Le Gruppenführer entre dans la pièce. Le téléphone, une grande table en bois, des cartes avec les lieux d’intervention. Une petite table, une machine à écrire, le rapport.

Tout le monde se lève d’un bond, rectifie la position.

— Alors, Sturmführer, où en est-on ?

Le manteau atterrit sur le dossier d’une chaise.

— Tout se déroule comme prévu, Gruppenführer. Le territoire est bouclé. Terrain boisé, mauvais chemins d’accès, quelques marécages infranchissables à l’est, des étangs à l'ouest et au sud-ouest, autant d’obstacles naturels. Les groupes d’interventions sont déployés.

— Merci pour votre aide, Sturmführer… Bon travail.

Le Gruppenführer sort. La porte se referme. L'air froid de novembre s’est infiltré dans la pièce.

— 59… 219… 83…

Toujours des chiffres.

Les rapports.

Le Gruppenführer.

Le village… L’église…

Les cris.

Il se réveilla, baigné de sueur, ouvrit des yeux hagards. Il ne voyait que le plafond sombre. Des rayures vertes zébraient le compartiment par intermittence.

5

— Vous descendez l’allée centrale et vous prenez la deuxième travée à gauche, après la fontaine. Vous trouverez la tombe à droite, juste devant le mur.

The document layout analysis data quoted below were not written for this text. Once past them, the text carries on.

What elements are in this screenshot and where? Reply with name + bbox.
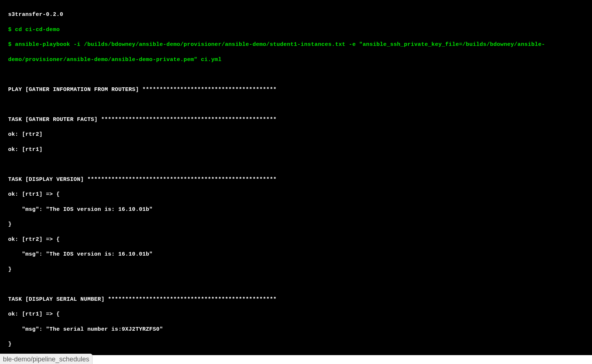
task-header: TASK [DISPLAY SERIAL NUMBER] ***********… (8, 296, 584, 303)
output-line: } (8, 341, 584, 348)
blank-line (8, 71, 584, 78)
blank-line (8, 161, 584, 168)
output-line: "msg": "The IOS version is: 16.10.01b" (8, 251, 584, 258)
output-line: ok: [rtr2] (8, 131, 584, 138)
browser-status-bar: ble-demo/pipeline_schedules (0, 354, 92, 364)
task-header: TASK [GATHER ROUTER FACTS] *************… (8, 116, 584, 124)
command-line: $ cd ci-cd-demo (8, 26, 584, 34)
task-header: TASK [DISPLAY VERSION] *****************… (8, 176, 584, 183)
command-line: $ ansible-playbook -i /builds/bdowney/an… (8, 41, 584, 48)
output-line: s3transfer-0.2.0 (8, 11, 584, 18)
output-line: ok: [rtr1] (8, 146, 584, 154)
output-line: } (8, 221, 584, 228)
command-line: demo/provisioner/ansible-demo/ansible-de… (8, 56, 584, 64)
output-line: "msg": "The IOS version is: 16.10.01b" (8, 206, 584, 213)
output-line: } (8, 266, 584, 273)
output-line: "msg": "The serial number is:9XJ2TYRZFS0… (8, 326, 584, 333)
play-header: PLAY [GATHER INFORMATION FROM ROUTERS] *… (8, 86, 584, 94)
output-line: ok: [rtr2] => { (8, 236, 584, 243)
blank-line (8, 101, 584, 108)
terminal-output[interactable]: s3transfer-0.2.0 $ cd ci-cd-demo $ ansib… (0, 0, 592, 355)
status-bar-text: ble-demo/pipeline_schedules (3, 355, 89, 363)
output-line: ok: [rtr1] => { (8, 191, 584, 198)
output-line: ok: [rtr1] => { (8, 311, 584, 318)
blank-line (8, 281, 584, 288)
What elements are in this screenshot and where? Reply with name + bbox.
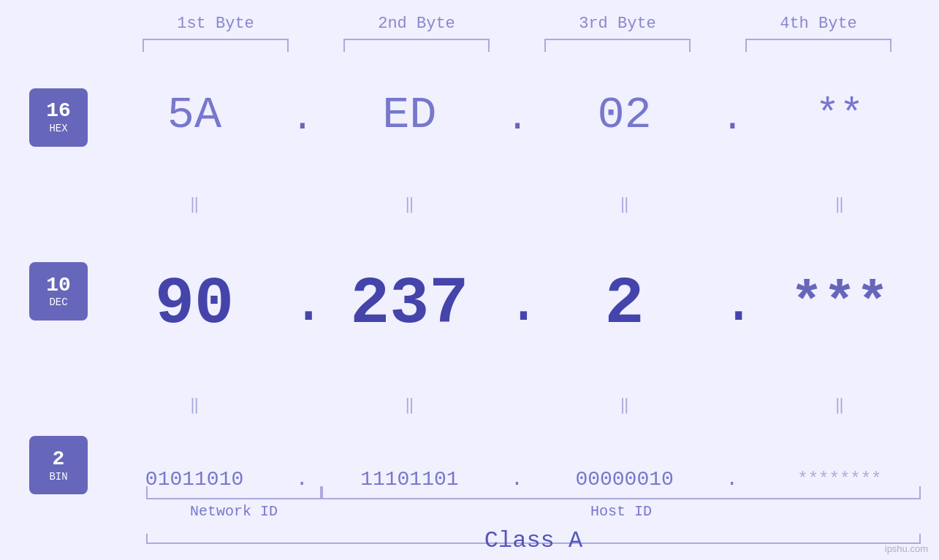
main-grid: 16 HEX 10 DEC 2 BIN 5A . xyxy=(0,59,939,560)
hex-byte2: ED xyxy=(336,89,482,141)
dec-row: 90 . 237 . 2 . *** xyxy=(110,267,924,342)
hex-base-label: HEX xyxy=(49,123,67,134)
bottom-section: Network ID Host ID xyxy=(146,486,924,520)
equals-row-2: ‖ ‖ ‖ ‖ xyxy=(110,394,924,416)
dec-value-3: 2 xyxy=(605,267,645,342)
hex-byte3: 02 xyxy=(552,89,698,141)
eq1-1: ‖ xyxy=(121,194,267,214)
hex-byte4: ** xyxy=(767,92,913,138)
dec-base-label: DEC xyxy=(49,296,67,308)
byte1-header: 1st Byte xyxy=(135,15,296,33)
dec-byte3: 2 xyxy=(552,267,698,342)
bottom-labels: Network ID Host ID xyxy=(146,503,921,520)
eq2-4: ‖ xyxy=(767,395,913,415)
byte-headers: 1st Byte 2nd Byte 3rd Byte 4th Byte xyxy=(115,15,919,33)
hex-badge: 16 HEX xyxy=(29,88,88,147)
byte4-header: 4th Byte xyxy=(738,15,899,33)
equals-row-1: ‖ ‖ ‖ ‖ xyxy=(110,193,924,215)
bin-base-label: BIN xyxy=(49,471,67,483)
eq1-4: ‖ xyxy=(767,194,913,214)
byte3-header: 3rd Byte xyxy=(537,15,698,33)
hex-value-4: ** xyxy=(816,92,864,138)
dec-value-2: 237 xyxy=(350,267,468,342)
eq1-3: ‖ xyxy=(552,194,698,214)
hex-base-number: 16 xyxy=(46,100,71,123)
byte2-header: 2nd Byte xyxy=(336,15,497,33)
dec-base-number: 10 xyxy=(46,275,71,297)
dot-dec-2: . xyxy=(506,271,528,337)
network-bracket xyxy=(146,486,322,499)
eq2-2: ‖ xyxy=(336,395,482,415)
bin-base-number: 2 xyxy=(53,448,65,471)
bracket-byte3 xyxy=(544,39,691,52)
dec-byte2: 237 xyxy=(336,267,482,342)
bracket-byte1 xyxy=(142,39,289,52)
class-label: Class A xyxy=(146,527,921,554)
bin-badge: 2 BIN xyxy=(29,436,88,494)
dot-dec-3: . xyxy=(721,271,743,337)
host-id-label: Host ID xyxy=(322,503,921,520)
dot-dec-1: . xyxy=(291,271,313,337)
hex-value-2: ED xyxy=(382,89,436,141)
dec-value-1: 90 xyxy=(155,267,234,342)
host-bracket xyxy=(322,486,921,499)
bracket-byte2 xyxy=(343,39,490,52)
eq2-1: ‖ xyxy=(121,395,267,415)
content-area: 5A . ED . 02 . ** ‖ ‖ xyxy=(102,59,939,560)
hex-value-1: 5A xyxy=(167,89,221,141)
eq2-3: ‖ xyxy=(552,395,698,415)
network-id-label: Network ID xyxy=(146,503,322,520)
dot-hex-3: . xyxy=(721,97,743,140)
bracket-byte4 xyxy=(745,39,892,52)
labels-column: 16 HEX 10 DEC 2 BIN xyxy=(0,59,102,560)
dec-value-4: *** xyxy=(790,273,889,335)
hex-row: 5A . ED . 02 . ** xyxy=(110,89,924,141)
hex-value-3: 02 xyxy=(597,89,651,141)
dec-badge: 10 DEC xyxy=(29,262,88,321)
eq1-2: ‖ xyxy=(336,194,482,214)
dec-byte1: 90 xyxy=(121,267,267,342)
dot-hex-1: . xyxy=(291,97,313,140)
top-brackets xyxy=(115,39,919,52)
watermark: ipshu.com xyxy=(885,543,928,554)
bottom-brackets xyxy=(146,486,921,499)
dot-hex-2: . xyxy=(506,97,528,140)
hex-byte1: 5A xyxy=(121,89,267,141)
dec-byte4: *** xyxy=(767,273,913,335)
main-container: 1st Byte 2nd Byte 3rd Byte 4th Byte 16 H… xyxy=(0,0,939,560)
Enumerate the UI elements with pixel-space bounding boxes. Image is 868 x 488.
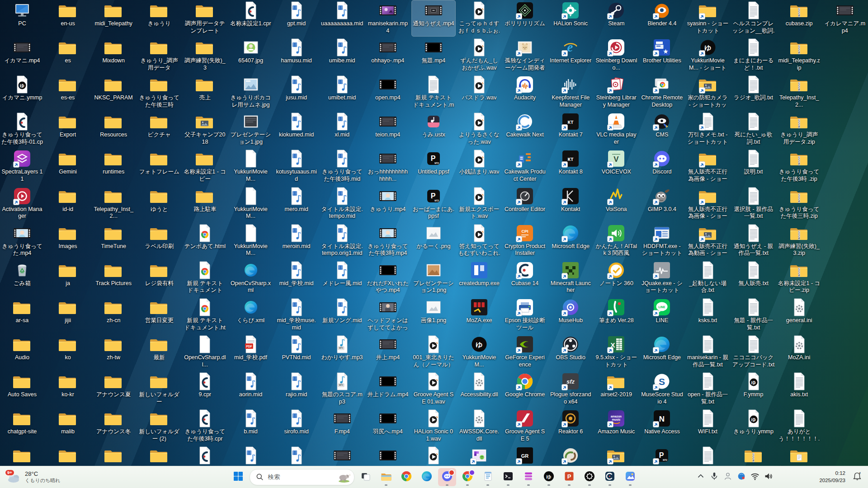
desktop-icon-VOICEVOX[interactable]: VVOICEVOX [594, 149, 638, 184]
desktop-icon-es[interactable]: es [46, 38, 90, 73]
desktop-icon--mp4[interactable]: 通知うぜえ.mp4 [412, 0, 455, 36]
desktop-icon-Blender-4-4[interactable]: Blender 4.4 [640, 0, 684, 36]
desktop-icon-GeForce-Experience[interactable]: GeForce Experience [503, 334, 547, 370]
desktop-icon-aorin-mid[interactable]: aorin.mid [229, 371, 273, 407]
desktop-icon-VLC-media-player[interactable]: VLC media player [594, 112, 638, 147]
desktop-icon-Accessibility-dll[interactable]: Accessibility.dll [458, 371, 501, 407]
desktop-icon--2-html[interactable]: 新規 テキスト ドキュメント (2).html [183, 260, 226, 296]
desktop-icon-zh-tw[interactable]: zh-tw [92, 334, 135, 370]
desktop-icon--ymmp[interactable]: ゆイカマニ.ymmp [0, 75, 44, 110]
desktop-icon-OpenCvSharp-xml[interactable]: OpenCvSharp.xml [229, 260, 273, 296]
taskbar-app-chrome[interactable] [397, 468, 415, 486]
desktop-icon--1-png[interactable]: プレゼンテーション1.png [412, 260, 455, 296]
taskbar-app-notepad[interactable] [479, 468, 497, 486]
desktop-icon-ohhayo--mp4[interactable]: ohhayo-.mp4 [366, 38, 410, 73]
search-input[interactable]: 検索 [250, 469, 354, 485]
desktop-icon-ar-sa[interactable]: ar-sa [0, 297, 44, 333]
desktop-icon-NKSC_PARAM[interactable]: NKSC_PARAM [92, 75, 135, 110]
desktop-icon-open-mp4[interactable]: open.mp4 [366, 75, 410, 110]
desktop-icon-midi_Telepathy[interactable]: midi_Telepathy [92, 0, 135, 36]
desktop-icon--wav[interactable]: 小銭詰まり.wav [458, 149, 501, 184]
desktop-icon-Audacity[interactable]: Audacity [503, 75, 547, 110]
desktop-icon-Kontakt-7[interactable]: KTKontakt 7 [549, 112, 592, 147]
desktop-icon--[interactable]: 営業日変更 [137, 297, 181, 333]
desktop-icon-HDDFMT-exe---[interactable]: HDDFMT.exe - ショートカット [640, 223, 684, 259]
desktop-icon--mp4[interactable]: きゅうり食ってた.mp4 [0, 223, 44, 259]
desktop-icon--[interactable]: フォトフレーム [137, 149, 181, 184]
desktop-icon--1-png[interactable]: 画像1.png [412, 297, 455, 333]
desktop-icon-Reaktor-6[interactable]: Reaktor 6 [549, 408, 592, 444]
desktop-icon--_-txt[interactable]: ラジオ_歌詞.txt [732, 75, 775, 110]
desktop-icon-Native-Access[interactable]: NNative Access [640, 408, 684, 444]
desktop-icon-Internet-Explorer[interactable]: eInternet Explorer [549, 38, 592, 73]
desktop-icon----txt[interactable]: 無題 - 親作品一覧.txt [732, 297, 775, 333]
desktop-icon--[interactable]: アナウンス夏 [92, 371, 135, 407]
desktop-icon-Auto-Saves[interactable]: Auto Saves [0, 371, 44, 407]
desktop-icon-Chrome-Remote-Desktop[interactable]: Chrome Remote Desktop [640, 75, 684, 110]
desktop-icon--html[interactable]: 新規 テキスト ドキュメント.html [183, 297, 226, 333]
desktop-icon--_-zip[interactable]: きゅうり_調声用データ.zip [778, 112, 821, 147]
desktop-icon-VoiSona[interactable]: VoiSona [594, 186, 638, 222]
desktop-icon--mp3[interactable]: MP3わかりやす.mp3 [321, 334, 364, 370]
desktop-icon--[interactable]: ゆうと [137, 186, 181, 222]
desktop-icon----[interactable]: 家の防犯カメラ - ショートカット [686, 75, 730, 110]
tray-chevron-up[interactable] [694, 468, 707, 486]
desktop-icon-Untitled-ppsf[interactable]: PNT2Untitled.ppsf [412, 149, 455, 184]
desktop-icon-Gemini[interactable]: Gemini [46, 149, 90, 184]
desktop-icon--mp4[interactable]: 井上.mp4 [366, 334, 410, 370]
taskbar-clock[interactable]: 0:12 2025/09/23 [816, 466, 848, 488]
start-button[interactable] [229, 468, 247, 486]
desktop-icon-WIFI-txt[interactable]: WIFI.txt [686, 408, 730, 444]
desktop-icon--1-jpg[interactable]: プレゼンテーション1.jpg [229, 112, 273, 147]
desktop-icon-Epson-[interactable]: Epson 接続診断ツール [503, 297, 547, 333]
desktop-icon--musicxml[interactable]: 新規 テキスト ドキュメント.musicxml [412, 75, 455, 110]
tray-microphone[interactable] [708, 468, 721, 486]
notification-bell-button[interactable]: z [850, 466, 864, 488]
desktop-icon--mid[interactable]: メドレー風.mid [321, 260, 364, 296]
desktop-icon--mp4[interactable]: イカマニ.mp4 [0, 38, 44, 73]
desktop-icon-F-ymmp[interactable]: ゆF.ymmp [732, 371, 775, 407]
desktop-icon-CMS[interactable]: CMS [640, 112, 684, 147]
desktop-icon-Plogue-sforzando-x64[interactable]: sfzPlogue sforzando x64 [549, 371, 592, 407]
desktop-icon-Resources[interactable]: Resources [92, 112, 135, 147]
desktop-icon--wav[interactable]: 新規エクスポート.wav [458, 186, 501, 222]
desktop-icon--_3-zip[interactable]: 調声練習(失敗)_3.zip [778, 223, 821, 259]
taskbar-app-terminal[interactable] [499, 468, 517, 486]
desktop-icon-Export[interactable]: Export [46, 112, 90, 147]
desktop-icon-kotusytuaaus-mid[interactable]: kotusytuaaus.mid [275, 149, 318, 184]
desktop-icon--[interactable]: きゅうり [137, 0, 181, 36]
desktop-icon-Mixdown[interactable]: Mixdown [92, 38, 135, 73]
desktop-icon-zh-cn[interactable]: zh-cn [92, 297, 135, 333]
desktop-icon-YukkuriMovieM-[interactable]: YukkuriMovieM... [229, 223, 273, 259]
desktop-icon-Controller-Editor[interactable]: Controller Editor [503, 186, 547, 222]
desktop-icon-gpt-mid[interactable]: gpt.mid [275, 0, 318, 36]
desktop-icon-YukkuriMovieM-[interactable]: YukkuriMovieM... [229, 186, 273, 222]
desktop-icon-Groove-Agent-SE-01-wav[interactable]: Groove Agent SE 01.wav [412, 371, 455, 407]
tray-weather-sphere[interactable] [735, 468, 748, 486]
desktop-icon-9-cpr[interactable]: 9.cpr [183, 371, 226, 407]
taskbar-app-discord[interactable] [438, 468, 456, 486]
desktop-icon-umibet-mid[interactable]: umibet.mid [321, 75, 364, 110]
desktop-icon--mp4[interactable]: 井上ドラム.mp4 [366, 371, 410, 407]
desktop-icon-xl-mid[interactable]: xl.mid [321, 112, 364, 147]
desktop-icon-meroin-mid[interactable]: meroin.mid [275, 223, 318, 259]
desktop-icon--jpg[interactable]: きゅうりポカコレ用サムネ.jpg [229, 75, 273, 110]
tray-volume[interactable] [762, 468, 775, 486]
desktop-icon-sirofo-mid[interactable]: sirofo.mid [275, 408, 318, 444]
desktop-icon-hamusu-mid[interactable]: hamusu.mid [275, 38, 318, 73]
desktop-icon-JQuake-exe---[interactable]: JQuake.exe - ショートカット [640, 260, 684, 296]
desktop-icon----txt[interactable]: 選択肢 - 親作品一覧.txt [732, 186, 775, 222]
desktop-icon-malib[interactable]: malib [46, 408, 90, 444]
desktop-icon-LINE[interactable]: LINELINE [640, 297, 684, 333]
desktop-icon-MuseScore-Studio-4[interactable]: SMuseScore Studio 4 [640, 371, 684, 407]
tray-wifi[interactable] [749, 468, 761, 486]
desktop-icon-mid_-muse-mid[interactable]: mid_学校muse.mid [275, 297, 318, 333]
desktop-icon--[interactable]: 売上 [183, 75, 226, 110]
desktop-icon-Google-Chrome[interactable]: Google Chrome [503, 371, 547, 407]
desktop-icon-syasinn---[interactable]: syasinn - ショートカット [686, 0, 730, 36]
desktop-icon-Telepathy_Inst_2-[interactable]: Telepathy_Inst_2... [778, 75, 821, 110]
desktop-icon--FX-mp4[interactable]: だれだFXいれたやつ.mp4 [366, 260, 410, 296]
desktop-icon-Brother-Utilities[interactable]: ★Brother Utilities [640, 38, 684, 73]
desktop-icon--[interactable]: 新しいフォルダー [137, 371, 181, 407]
desktop-icon-ko[interactable]: ko [46, 334, 90, 370]
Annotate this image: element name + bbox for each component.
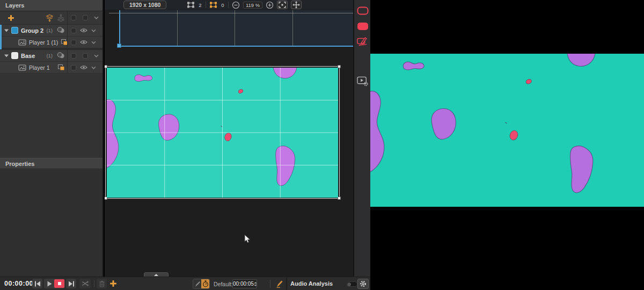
timer-mode-button[interactable]	[201, 279, 209, 288]
eye-icon[interactable]	[80, 65, 87, 70]
pan-tool-button[interactable]	[291, 1, 302, 9]
transport-bar: 00:00:00	[0, 277, 370, 290]
audio-settings-button[interactable]	[357, 279, 369, 289]
send-backward-icon[interactable]	[46, 14, 54, 22]
delete-button[interactable]	[97, 279, 107, 288]
rect-filled-tool[interactable]	[357, 22, 369, 31]
rect-outline-tool[interactable]	[357, 6, 369, 15]
solo-checkbox[interactable]	[71, 28, 76, 33]
player-label[interactable]: Player 1	[29, 64, 50, 71]
divider	[270, 280, 270, 288]
layers-toolbar	[0, 11, 103, 25]
group-count: (1)	[46, 27, 54, 33]
surface-edge[interactable]	[119, 10, 120, 47]
resolution-badge[interactable]: 1920 x 1080	[123, 1, 166, 9]
chevron-down-icon[interactable]	[91, 66, 96, 69]
surface-gridline	[109, 13, 353, 13]
bring-forward-icon[interactable]	[57, 14, 65, 22]
app-window: Layers	[0, 0, 644, 290]
stop-button[interactable]	[54, 279, 64, 288]
media-settings-tool[interactable]	[357, 76, 369, 86]
eye-icon[interactable]	[80, 40, 87, 45]
solo-column-checkbox[interactable]	[71, 15, 76, 20]
draw-shape-tool[interactable]	[357, 35, 369, 47]
layers-panel: Layers	[0, 0, 104, 277]
surface-gridline	[177, 10, 178, 46]
surface-gridline	[292, 10, 293, 46]
visibility-column-checkbox[interactable]	[83, 15, 88, 20]
audio-analysis-label: Audio Analysis	[290, 280, 333, 287]
timecode: 00:00:00	[4, 280, 33, 287]
add-sequence-button[interactable]	[108, 279, 118, 288]
resolution-value: 1920 x 1080	[129, 2, 160, 8]
sequence-pen-icon[interactable]	[274, 279, 284, 288]
zoom-level[interactable]: 119 %	[243, 2, 262, 9]
layers-panel-header: Layers	[0, 0, 103, 11]
divider	[286, 278, 287, 290]
image-icon	[18, 64, 26, 71]
solo-checkbox[interactable]	[71, 65, 76, 70]
chevron-down-icon[interactable]	[91, 29, 96, 32]
chevron-down-icon[interactable]	[94, 16, 99, 19]
bezier-quad-icon[interactable]	[209, 1, 217, 9]
pen-mode-button[interactable]	[193, 279, 201, 288]
group-color-swatch[interactable]	[11, 52, 18, 59]
editor-viewport[interactable]: 1920 x 1080 2 0 119 %	[105, 0, 353, 277]
default-duration-value[interactable]: 00:00:05	[233, 281, 254, 287]
zoom-out-icon[interactable]	[232, 1, 240, 9]
group-label[interactable]: Base	[21, 53, 35, 59]
fit-view-button[interactable]	[277, 1, 288, 9]
zoom-in-icon[interactable]	[266, 1, 274, 9]
caret-up-icon	[154, 274, 158, 276]
blend-circles-icon[interactable]	[57, 52, 65, 59]
chevron-down-icon[interactable]	[91, 41, 96, 44]
layers-icon[interactable]	[57, 64, 65, 71]
chevron-down-icon[interactable]	[94, 54, 99, 57]
default-duration-field[interactable]: 00:00:05	[232, 279, 257, 288]
properties-panel-body	[0, 170, 103, 277]
warp-quad-icon[interactable]	[187, 1, 195, 9]
shape-tool-strip	[353, 0, 370, 277]
surface-edge[interactable]	[119, 46, 353, 47]
expander-caret-icon[interactable]	[4, 29, 9, 32]
player-label[interactable]: Player 1 (1)	[29, 39, 58, 46]
output-window	[370, 0, 644, 290]
visibility-checkbox[interactable]	[83, 53, 88, 59]
skip-start-button[interactable]	[32, 279, 42, 288]
composition-canvas[interactable]	[107, 68, 338, 198]
mouse-cursor	[244, 234, 251, 244]
view-toolbar: 2 0 119 %	[187, 0, 302, 10]
group-color-swatch[interactable]	[11, 27, 18, 34]
surface-gridline	[235, 10, 235, 46]
duration-mode-group	[193, 279, 210, 289]
stop-icon	[58, 282, 61, 285]
properties-title: Properties	[5, 161, 34, 167]
solo-checkbox[interactable]	[71, 53, 76, 59]
layer-row-group-2[interactable]: Group 2 (1)	[0, 25, 103, 37]
play-stop-group	[44, 279, 65, 288]
properties-panel-header: Properties	[0, 158, 103, 169]
bezier-count: 0	[221, 2, 225, 8]
duration-stepper[interactable]	[254, 282, 258, 286]
skip-end-button[interactable]	[66, 279, 76, 288]
eye-icon[interactable]	[80, 28, 87, 33]
output-preview	[370, 54, 644, 207]
group-count: (1)	[46, 53, 54, 59]
play-button[interactable]	[44, 279, 54, 288]
expander-caret-icon[interactable]	[4, 54, 9, 57]
solo-checkbox[interactable]	[71, 40, 76, 45]
add-layer-button[interactable]	[8, 15, 14, 21]
shuffle-button[interactable]	[79, 279, 91, 288]
layer-row-player-1[interactable]: Player 1	[0, 62, 103, 74]
output-screen-surface[interactable]	[119, 10, 353, 46]
divider	[94, 280, 94, 287]
surface-corner-handle[interactable]	[117, 44, 121, 48]
audio-analysis-toggle[interactable]	[346, 281, 357, 287]
layers-panel-title: Layers	[5, 2, 24, 9]
blend-circles-icon[interactable]	[57, 27, 65, 34]
selection-stripe	[0, 25, 2, 49]
warp-count: 2	[198, 2, 202, 8]
layer-row-base[interactable]: Base (1)	[0, 50, 103, 62]
layer-row-player-1-1[interactable]: Player 1 (1)	[0, 37, 103, 48]
group-label[interactable]: Group 2	[21, 27, 43, 34]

Le gardien aux cheveux gris leva les yeux du plan. Avec ses lourdes poches gonflées sous des yeux aux paupières rougies, il était l’image même de la compassion éternelle.

— Vous êtes l’époux et le père ?

Il confirma.

— Je sais que ça ne vous consolera pas, mais ça fait des mois que des hommes viennent ici, le plus souvent des permissionnaires. Ils cherchent tous les tombes de leurs parents, des maris, des fils, des frères. Tellement de morts !

L’homme se leva en prenant appui sur la table et le précéda, l’air pataud dans ses lourdes bottes en caoutchouc.

— Des fois, on ne peut même pas dire avec exactitude aux familles où sont enterrés leurs enfants et leurs femmes. Parce qu’il faut qu’on en mette beaucoup dans des fosses communes. Des fois, après des raids, il y a tellement de morts dans les mes… on ne peut quasiment plus les identifier, ou alors il faut les ensevelir le plus rapidement possible à cause des risques d’épidémie. On aimerait bien creuser des tombes individuelles, mais on n’a pas le temps.

Il suivit l’homme sur une petite avant-place recouverte de gravier.

— Même ici, ils ne trouvent pas toujours leur repos éternel. Pas plus tard qu’hier, il y a un obus perdu qui est tombé en plein dans une fosse commune. Je vous dis pas ! C’était effroyable. Infect ! Il a fallu qu’on ramasse tout ça et qu’on réenfouisse les morceaux. Ne le prenez pas mal, mais on peut dire que votre famille a eu bien de la chance.